I’m sorry. Seriously. Like I should give a shit?

I know I risk sounding like an old fart who doesn’t appre­ciate contem­porary pop music or something, and I don’t much it’s true, but … seriously …

Nye Bevan

These people built our world.

Problematic … well, derr … but they had vision … and they got shit done.

Compromised and very not PC and not terribly pro Europe either for that matter  but practical and focussed and hard-working and brave and unima­ginably strong … heroes basically

… sorry.

Change of Plan

painting bits
OK, wasn’t expecting that …

Life cannot be navigated without delusions … but shedding them can defin­itely aid flotation.

A separate website of my recent work is just not going to happen any time soon.
Images have been metaphor­ically propped against the walls of my online gallery for over a year and it’s still a bloody building site.
Just too busy actually painting. This is good.

So … move on.

Going back through my most recent notebook/sketchbook the same words and phrases, admon­i­tions and ideas crop up again and again (excluding the flat tires, the hangovers, the flies and the fear):
No colour, no prettiness, no sleight of hand, minimal, pure and abject, maximal, all-over, horror vacui, complexity, grain, dust, residue, precip­itate, scurf, flocculate, material, stuff, palimpsest, strata, trans­lucent, chemistry, atmospherics, organic, fractal, self-organ­ising, crystal­lising, algorithmic, non-determined, uncon­scious, repetition, ritual, process, alive, lost, found, in cycles, dreams, fairytales, collage, mosaic, grids, paradoxes and contra­dic­tions and lots and lots of time …
separ­ating judgement and choice from painting — in time and medium, sidestep the fear, trans­lation from digital to analogue, set the initial condi­tions and then run the simulation, place but no place, specific but out of time, constructed, no focus but focus on everything, no picture of, no open window but an image, an object for the mind, object, no narrative, no story, no drama, no personae, no view, not grand or gothic or romantic, mundane, not spiritual, absolutely no feelings beyond the feeling that everything deserves the attention …
Painting for the love of touching and moving mud and seeing it come alive and change and as a way of having a technology independent, electricity and mediation-free, data-dense method of recording as much of the process as possible …

So it’s all going here … it’s somewhere … somehow … for now … that’s the plan.
That better than a way?

Cornwall Boogie Woogie

cornwall boogie
click to enlarge

The work I’m doing at the moment starts with a grid … well, no: it starts with an image which is then trans­lated into a grid … well, no: several independent grids … aye aye aye, whatever — I need my grid.
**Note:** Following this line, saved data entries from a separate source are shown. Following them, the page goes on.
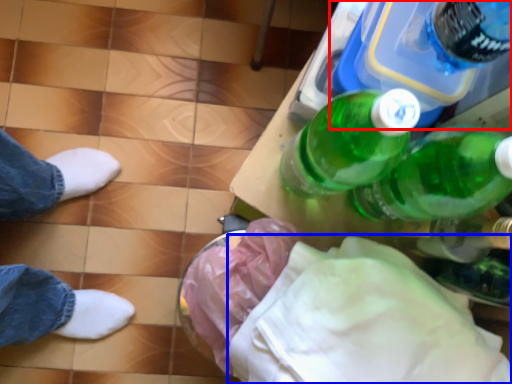 Question: Which object appears closest to the camera in this image, bottle (highlighted by a red box) or cloth (highlighted by a blue box)?

Choices:
 (A) bottle
 (B) cloth

Answer: (B) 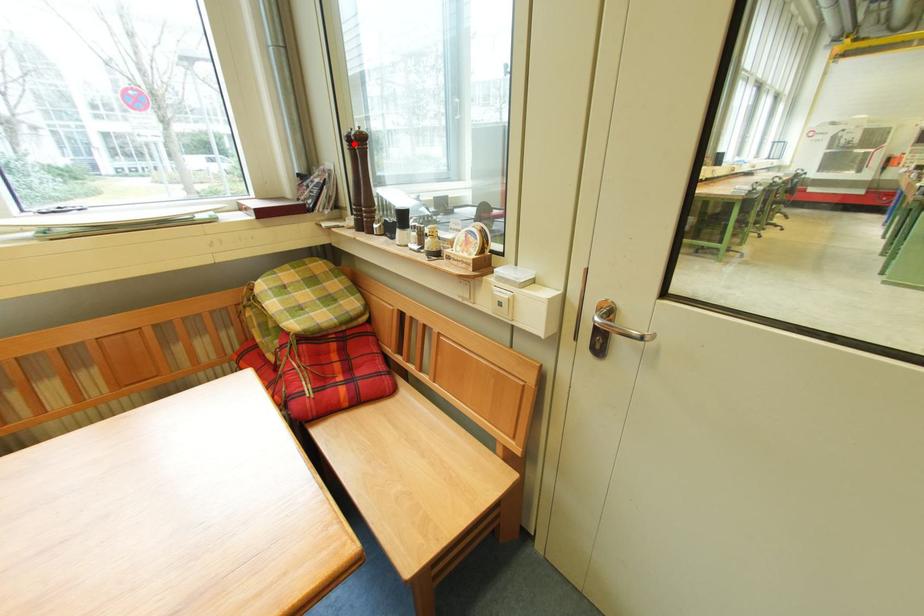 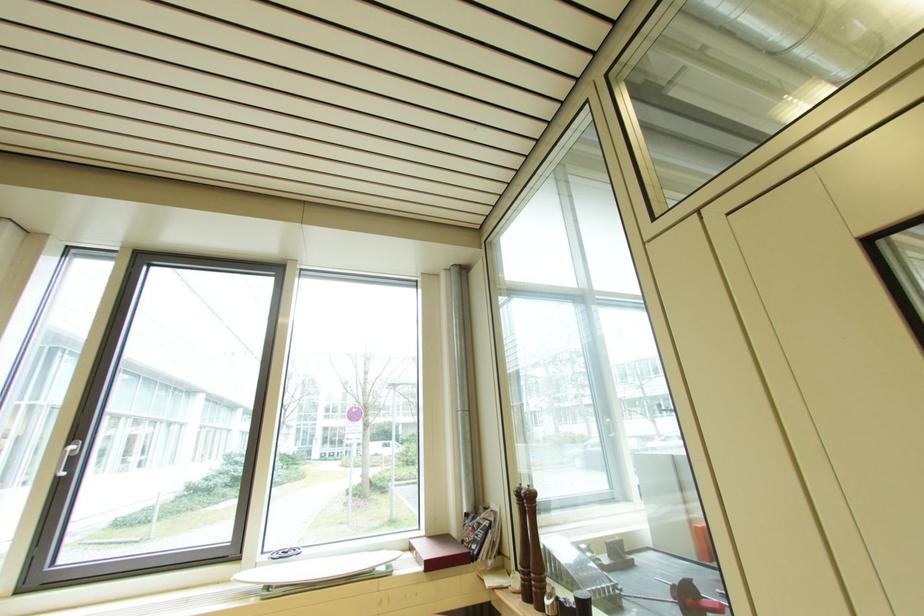 Question: I am providing you with two images of the same scene from different viewpoints. A red point is shown in image1. For the corresponding object point in image2, is it positioned nearer or farther from the camera?

Choices:
 (A) Nearer
 (B) Farther

Answer: (B) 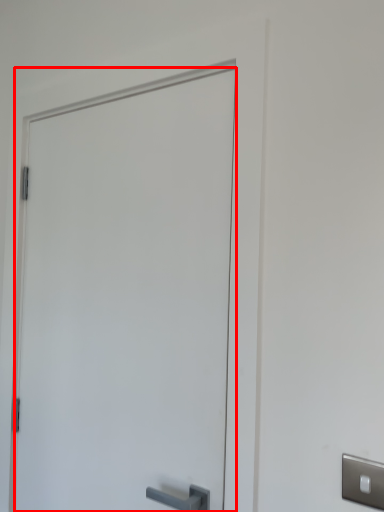 Question: From the image's perspective, where is door (annotated by the red box) located relative to light switch?

Choices:
 (A) above
 (B) below

Answer: (A) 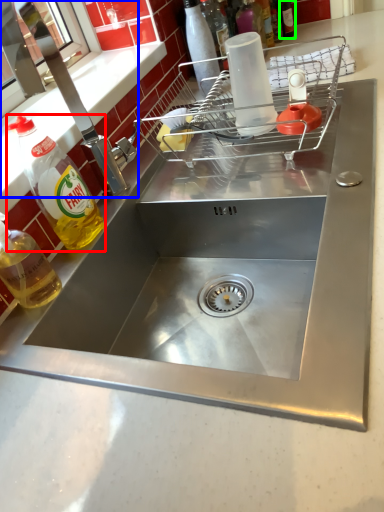 Question: Which object is the farthest from bottle (highlighted by a red box)? Choose among these: tap (highlighted by a blue box) or bottle (highlighted by a green box).

Choices:
 (A) tap
 (B) bottle

Answer: (B) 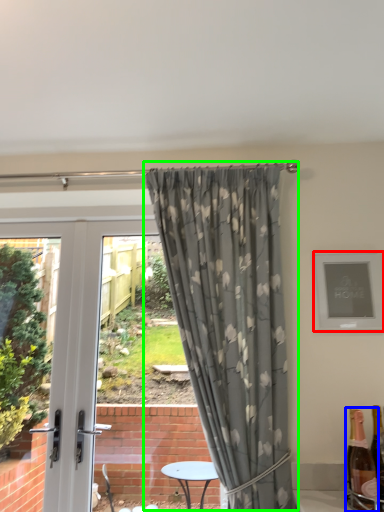 Question: Which object is positioned closest to picture frame (highlighted by a red box)? Select from bottle (highlighted by a blue box) and curtain (highlighted by a green box).

Choices:
 (A) bottle
 (B) curtain

Answer: (B) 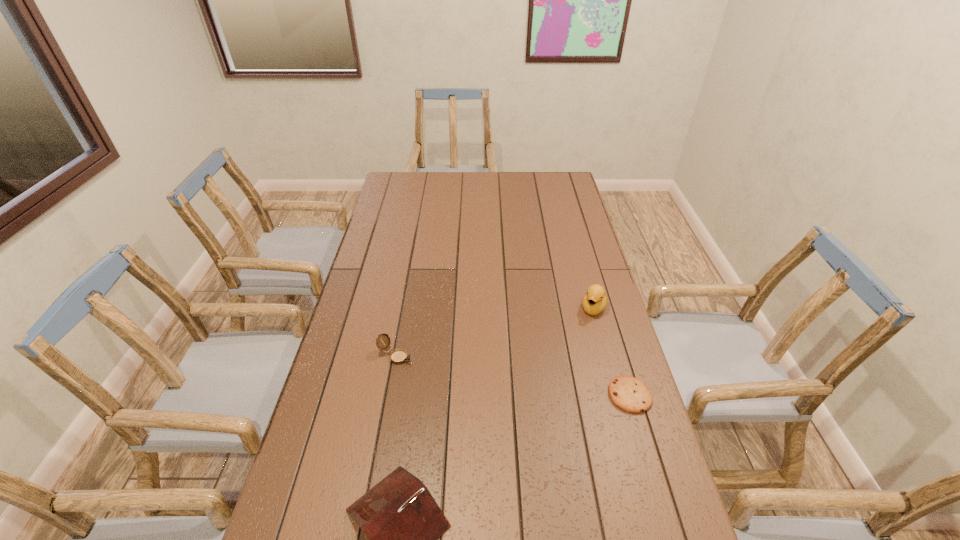 The width and height of the screenshot is (960, 540). What are the coordinates of `blank area at the near right corner` in the screenshot? It's located at (655, 524).

Where is `vacant space in between the compass and the duckling`? Image resolution: width=960 pixels, height=540 pixels. vacant space in between the compass and the duckling is located at coordinates (495, 332).

Identify the location of free space between the compass and the shortest object. Image resolution: width=960 pixels, height=540 pixels. (513, 375).

The width and height of the screenshot is (960, 540). Identify the location of free area in between the duckling and the compass. (495, 332).

Identify which object is the third nearest to the nearest object. Please provide its 2D coordinates. Your answer should be formatted as a tuple, i.e. [(x, y)], where the tuple contains the x and y coordinates of a point satisfying the conditions above.

[(595, 300)]

Where is `object that stands as the third closest to the farthest object`? The image size is (960, 540). object that stands as the third closest to the farthest object is located at coordinates (403, 522).

What are the coordinates of `vacant space that satisfies the following two spatial constraints: 1. on the back side of the compass; 2. on the left side of the duckling` in the screenshot? It's located at (405, 308). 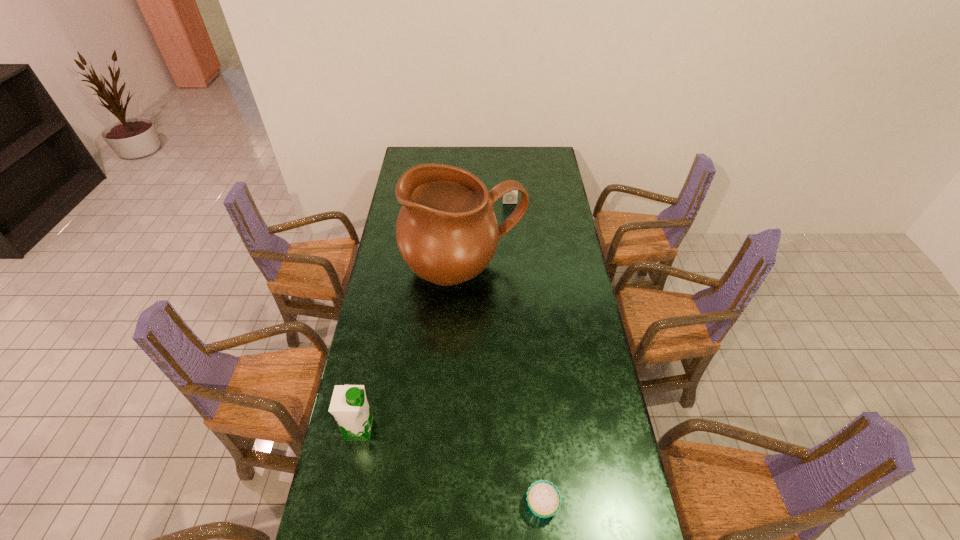 The width and height of the screenshot is (960, 540). In order to click on the tallest object in this screenshot , I will do `click(447, 233)`.

Locate an element on the screen. This screenshot has width=960, height=540. the second farthest object is located at coordinates (447, 233).

The height and width of the screenshot is (540, 960). In order to click on soya milk in this screenshot , I will do `click(349, 406)`.

The width and height of the screenshot is (960, 540). In order to click on the second nearest object in this screenshot , I will do `click(349, 406)`.

You are a GUI agent. You are given a task and a screenshot of the screen. Output one action in this format:
    pyautogui.click(x=<x>, y=<y>)
    Task: Click on the iPod
    The image size is (960, 540).
    Given the screenshot: What is the action you would take?
    511,197

What are the coordinates of `cupcake` in the screenshot? It's located at (544, 499).

Locate an element on the screen. The height and width of the screenshot is (540, 960). the shortest object is located at coordinates (544, 499).

At what (x,y) coordinates should I click in order to perform the action: click on vacant region located 0.150m at the spout of the second farthest object. Please return your answer as a coordinate pair (x, y). This screenshot has height=540, width=960. Looking at the image, I should click on (462, 335).

This screenshot has width=960, height=540. What are the coordinates of `vacant point located 0.310m on the front-facing side of the third farthest object` in the screenshot? It's located at (473, 429).

Where is `free region located on the front-facing side of the farthest object`? The image size is (960, 540). free region located on the front-facing side of the farthest object is located at coordinates (512, 232).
It’s where I start.
And it’s not just a pretext — the grid has to work on its own, to dance and to tell tales, even if I’m the only one to hear them.

But this one tickled me more than most — getting better at this. Two days ago I was convinced I’d bitten off more than I could chew … and then …
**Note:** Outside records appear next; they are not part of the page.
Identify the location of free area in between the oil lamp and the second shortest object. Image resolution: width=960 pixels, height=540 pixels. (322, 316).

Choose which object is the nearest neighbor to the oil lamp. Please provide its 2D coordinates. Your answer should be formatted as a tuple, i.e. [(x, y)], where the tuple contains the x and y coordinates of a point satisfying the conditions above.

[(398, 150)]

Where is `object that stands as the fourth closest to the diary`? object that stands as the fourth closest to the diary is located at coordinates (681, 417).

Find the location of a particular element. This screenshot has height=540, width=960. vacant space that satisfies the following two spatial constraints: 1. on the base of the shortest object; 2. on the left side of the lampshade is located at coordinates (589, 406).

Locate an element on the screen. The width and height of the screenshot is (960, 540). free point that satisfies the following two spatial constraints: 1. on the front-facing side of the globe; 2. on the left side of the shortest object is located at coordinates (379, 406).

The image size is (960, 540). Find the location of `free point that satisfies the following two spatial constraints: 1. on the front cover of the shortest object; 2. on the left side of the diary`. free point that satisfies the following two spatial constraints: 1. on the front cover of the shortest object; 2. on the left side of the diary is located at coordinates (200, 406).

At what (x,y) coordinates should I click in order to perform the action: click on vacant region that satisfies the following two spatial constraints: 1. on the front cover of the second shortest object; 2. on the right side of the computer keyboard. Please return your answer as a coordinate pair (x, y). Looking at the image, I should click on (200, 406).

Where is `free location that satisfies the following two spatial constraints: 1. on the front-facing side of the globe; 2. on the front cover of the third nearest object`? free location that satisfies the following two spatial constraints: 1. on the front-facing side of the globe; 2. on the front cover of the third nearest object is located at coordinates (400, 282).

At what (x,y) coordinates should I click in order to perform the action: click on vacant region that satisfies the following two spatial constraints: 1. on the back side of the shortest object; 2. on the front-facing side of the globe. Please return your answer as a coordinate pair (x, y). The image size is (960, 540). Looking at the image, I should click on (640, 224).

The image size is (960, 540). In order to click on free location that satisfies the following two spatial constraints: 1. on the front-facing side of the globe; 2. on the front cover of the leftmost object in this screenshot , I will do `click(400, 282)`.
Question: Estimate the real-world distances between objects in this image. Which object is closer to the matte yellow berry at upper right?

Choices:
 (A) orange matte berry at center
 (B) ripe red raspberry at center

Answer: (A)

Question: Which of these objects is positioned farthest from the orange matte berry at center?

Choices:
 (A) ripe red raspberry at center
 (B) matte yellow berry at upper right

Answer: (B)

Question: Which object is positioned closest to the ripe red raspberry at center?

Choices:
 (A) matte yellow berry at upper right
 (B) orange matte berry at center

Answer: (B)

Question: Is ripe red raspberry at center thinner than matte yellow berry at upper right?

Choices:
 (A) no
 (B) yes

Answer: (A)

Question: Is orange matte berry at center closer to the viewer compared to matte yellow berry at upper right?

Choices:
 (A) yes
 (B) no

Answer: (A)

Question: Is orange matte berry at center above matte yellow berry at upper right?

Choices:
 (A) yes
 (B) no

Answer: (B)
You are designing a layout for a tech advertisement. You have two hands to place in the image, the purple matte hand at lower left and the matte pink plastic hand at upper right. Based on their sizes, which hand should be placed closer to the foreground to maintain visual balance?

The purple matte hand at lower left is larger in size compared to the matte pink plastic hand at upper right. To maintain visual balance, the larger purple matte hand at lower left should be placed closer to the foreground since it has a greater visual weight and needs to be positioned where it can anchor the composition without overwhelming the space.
I’m sure I’m a bit weird but I find this strangely rewarding and the making of it as much like a dance as I am comfortable with — so here’s my Cornwall Boogie Woogie, Piet.

Janitor

janitor
click to enlarge

I think the hardest job I ever did, apart from a few excru­ci­ating teaching days, was in the stock rooms of a giant West End store, on the night shift.
It was relentless, physically demanding and left you utterly drained, mentally and physically exhausted.
You passed out rather than fell asleep just when the world was getting up and then as they settled down in front of their TV’s it started all over again.
In those days it was reasonably well paid and no-one monitored you on cctv.

But every night at about 12:30 the cleaners arrived. I think we were their third or forth job and there were many more to do before morning. They worked hard too.
And they ran.
They even managed to snatch breathless snippets of conver­sation with us in broken English.
In a grim way they were heroic.

In my on-going quest to discover in or bestow upon the most humble things some sort of “heroic” dignity, this is my Electrolux Janitor. Studio vacuum cleaner, still going after fifteen years of extremely hard work.

I joke but … it’s also kind of true — there’s so much we overlook, never mind what we unsee.